Beginning June 1, 2006 we will have a DVD giveaway for members with a minimum of 10 posts. We will give away one (1) new DVD on the 1st day of each month for seven (7) months straight, thru December 1, 2006. Your choice of any DVD up to a maximum cost of $25.00US (includes fees and shipping). If you find two DVD's for under $25.00US, then we'll buy you two. Each month we will automatically enter every member that has a minimum of 10 posts. One winner will be randomly selected on the 1st of the following month. The member will be notified by email and the members name posted as the winner in the Announcements forum.



Members post padding will be disqualified. Posting 10 quality posts is extremely easy!


The staff of the Shack will not be permitted to win.

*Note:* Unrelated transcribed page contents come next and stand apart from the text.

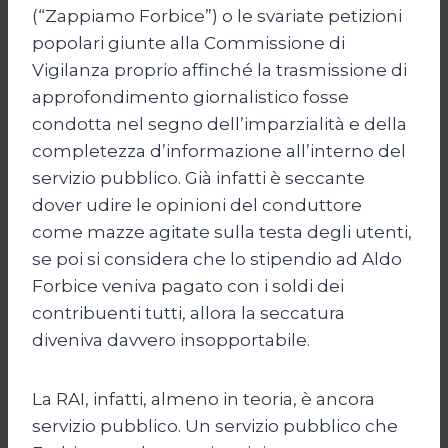
(“Zappiamo Forbice”) o le svariate petizioni
popolari giunte alla Commissione di
Vigilanza proprio affinché la trasmissione di
approfondimento giornalistico fosse
condotta nel segno dell’imparzialità e della
completezza d’informazione all’interno del
servizio pubblico. Già infatti è seccante
dover udire le opinioni del conduttore
come mazze agitate sulla testa degli utenti,
se poi si considera che lo stipendio ad Aldo
Forbice veniva pagato con i soldi dei
contribuenti tutti, allora la seccatura
diveniva davvero insopportabile.
La RAI, infatti, almeno in teoria, è ancora
servizio pubblico. Un servizio pubblico che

Only one win per member during the seven months of giveaways.

This is simply one way of showing our appreciation for your participation at the Shack!

All members with 10 posts as of the end of each month will be entered into the giveaway on the 1st of the following month.

The DVD will be ordered from a vendor and sent directly to you. Winning member will be responsible for choosing an Internet vendor which we can place the order with. Simply find your favorite vendor and let us know what you want and we will place the order.

You will be required to furnish us with a valid address to have the DVD shipped to you. We will not be responsible for any extra border fees, taxes, etc., that may be imposed on you. The maximum we will be responsible for is $25.00US.

Good luck!


----------